Explanation:To find out how many grams of hydrochloric acid (HCl) are consumed when 2.50 moles of magnesium (Mg) react with it, you can use stoichiometry and the balanced chemical equation:
Mg(s) + 2HCl(aq) -> MgCl2(aq) + H2(g)
From the balanced equation, you can see that 1 mole of magnesium (Mg) reacts with 2 moles of hydrochloric acid (HCl).
Now, let's use this information to calculate the moles of HCl required to react with 2.50 moles of Mg:
Moles of HCl = (2.50 moles Mg) * (2 moles HCl / 1 mole Mg)

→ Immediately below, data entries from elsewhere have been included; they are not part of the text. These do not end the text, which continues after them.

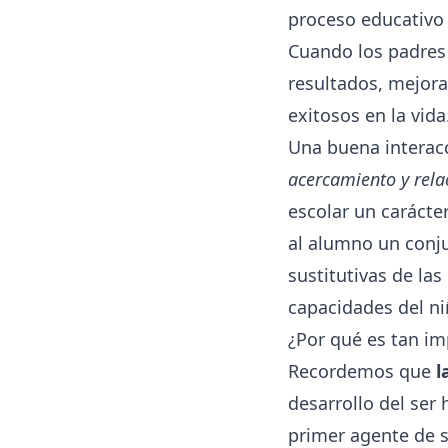
proceso educativo 
Cuando los padre
resultados, mejora
exitosos en la vida
Una buena interacc
acercamiento y rela
escolar un carácter
al alumno un conj
sustitutivas de las
capacidades del ni
¿Por qué es tan im
Recordemos que
l
desarrollo del ser
primer agente de s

Moles of HCl = 2.50 moles * 2
Moles of HCl = 5.00 moles
Now that we know we need 5.00 moles of HCl, we can calculate the grams of HCl needed using the molar mass of HCl:
The molar mass of HCl is the sum of the atomic masses of hydrogen (H) and chlorine (Cl):
Molar mass of HCl = 1.01 g/mol (for hydrogen) + 35.45 g/mol (for chlorine)
Molar mass of HCl = 36.46 g/mol
Now, calculate the grams of HCl:
Grams of HCl = (5.00 moles) * (36.46 g/mol)
Grams of HCl = 182.30 grams
So, 2.50 moles of magnesium will consume approximately 182.30 grams of hydrochloric acid in the given reaction.